Application of SVR-Mediated GWAS for Identification of Durable Genetic Regions Associated with Soybean Seed Quality Traits

Plants (Basel). 2023 Jul 16;12(14):2659. doi: 10.3390/plants12142659.

Abstract

Soybean (Glycine max L.) is an important food-grade strategic crop worldwide because of its high seed protein and oil contents. Due to the negative correlation between seed protein and oil percentage, there is a dire need to detect reliable quantitative trait loci (QTL) underlying these traits in order to be used in marker-assisted selection (MAS) programs. Genome-wide association study (GWAS) is one of the most common genetic approaches that is regularly used for detecting QTL associated with quantitative traits. However, the current approaches are mainly focused on estimating the main effects of QTL, and, therefore, a substantial statistical improvement in GWAS is required to detect associated QTL considering their interactions with other QTL as well.
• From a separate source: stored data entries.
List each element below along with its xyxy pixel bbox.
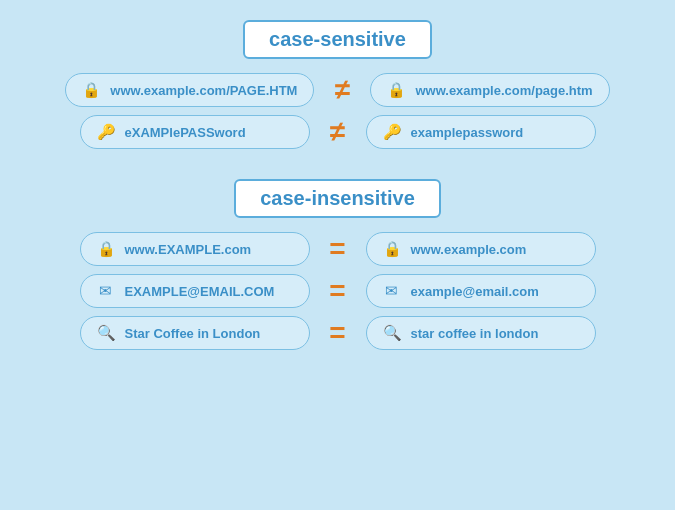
insensitive-right-domain-text: www.example.com <box>411 242 527 257</box>
equal-operator-1: = <box>320 233 356 265</box>
lock-icon-2: 🔒 <box>387 81 405 99</box>
insensitive-right-email-pill: ✉ example@email.com <box>366 274 596 308</box>
search-icon: 🔍 <box>97 324 115 342</box>
sensitive-right-url-text: www.example.com/page.htm <box>415 83 592 98</box>
insensitive-left-search-text: Star Coffee in London <box>125 326 261 341</box>
search-icon-2: 🔍 <box>383 324 401 342</box>
sensitive-left-url-text: www.example.com/PAGE.HTM <box>110 83 297 98</box>
case-insensitive-section: case-insensitive 🔒 www.EXAMPLE.com = 🔒 w… <box>20 179 655 358</box>
insensitive-row-1: 🔒 www.EXAMPLE.com = 🔒 www.example.com <box>20 232 655 266</box>
case-insensitive-title: case-insensitive <box>234 179 441 218</box>
not-equal-operator-2: ≠ <box>320 116 356 148</box>
lock-icon: 🔒 <box>82 81 100 99</box>
sensitive-row-2: 🔑 eXAMPlePASSword ≠ 🔑 examplepassword <box>20 115 655 149</box>
insensitive-right-domain-pill: 🔒 www.example.com <box>366 232 596 266</box>
sensitive-left-pass-pill: 🔑 eXAMPlePASSword <box>80 115 310 149</box>
sensitive-right-pass-pill: 🔑 examplepassword <box>366 115 596 149</box>
insensitive-row-3: 🔍 Star Coffee in London = 🔍 star coffee … <box>20 316 655 350</box>
sensitive-right-url-pill: 🔒 www.example.com/page.htm <box>370 73 609 107</box>
not-equal-operator-1: ≠ <box>324 74 360 106</box>
insensitive-left-search-pill: 🔍 Star Coffee in London <box>80 316 310 350</box>
insensitive-right-email-text: example@email.com <box>411 284 539 299</box>
sensitive-row-1: 🔒 www.example.com/PAGE.HTM ≠ 🔒 www.examp… <box>20 73 655 107</box>
sensitive-left-url-pill: 🔒 www.example.com/PAGE.HTM <box>65 73 314 107</box>
mail-icon: ✉ <box>97 282 115 300</box>
equal-operator-3: = <box>320 317 356 349</box>
key-icon-2: 🔑 <box>383 123 401 141</box>
insensitive-left-email-text: EXAMPLE@EMAIL.COM <box>125 284 275 299</box>
insensitive-left-domain-pill: 🔒 www.EXAMPLE.com <box>80 232 310 266</box>
equal-operator-2: = <box>320 275 356 307</box>
mail-icon-2: ✉ <box>383 282 401 300</box>
sensitive-left-pass-text: eXAMPlePASSword <box>125 125 246 140</box>
case-sensitive-title: case-sensitive <box>243 20 432 59</box>
insensitive-left-domain-text: www.EXAMPLE.com <box>125 242 252 257</box>
case-sensitive-section: case-sensitive 🔒 www.example.com/PAGE.HT… <box>20 20 655 157</box>
insensitive-row-2: ✉ EXAMPLE@EMAIL.COM = ✉ example@email.co… <box>20 274 655 308</box>
lock-icon-4: 🔒 <box>383 240 401 258</box>
key-icon: 🔑 <box>97 123 115 141</box>
lock-icon-3: 🔒 <box>97 240 115 258</box>
insensitive-left-email-pill: ✉ EXAMPLE@EMAIL.COM <box>80 274 310 308</box>
insensitive-right-search-text: star coffee in london <box>411 326 539 341</box>
sensitive-right-pass-text: examplepassword <box>411 125 524 140</box>
insensitive-right-search-pill: 🔍 star coffee in london <box>366 316 596 350</box>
This study aimed to compare the support vector regression (SVR) algorithm as a common machine learning method to fixed and random model circulating probability unification (FarmCPU), a common conventional GWAS method in detecting relevant QTL associated with soybean seed quality traits such as protein, oil, and 100-seed weight using 227 soybean genotypes. The results showed a significant negative correlation between soybean seed protein and oil concentrations, with heritability values of 0.69 and 0.67, respectively. In addition, SVR-mediated GWAS was able to identify more relevant QTL underlying the target traits than the FarmCPU method. Our findings demonstrate the potential use of machine learning algorithms in GWAS to detect durable QTL associated with soybean seed quality traits suitable for genomic-based breeding approaches. This study provides new insights into improving the accuracy and efficiency of GWAS and highlights the significance of using advanced computational methods in crop breeding research.

Keywords: FarmCPU; data-driven; genome-wide association study; soybean oil; soybean protein; support vector regression.

Grants and funding

This project was funded in part by Grain Farmers of Ontario (GFO) and SeCan (fund number 054013). The funding bodies did not play any role in the design of the study and collection, analysis, or interpretation of data or in writing the manuscript.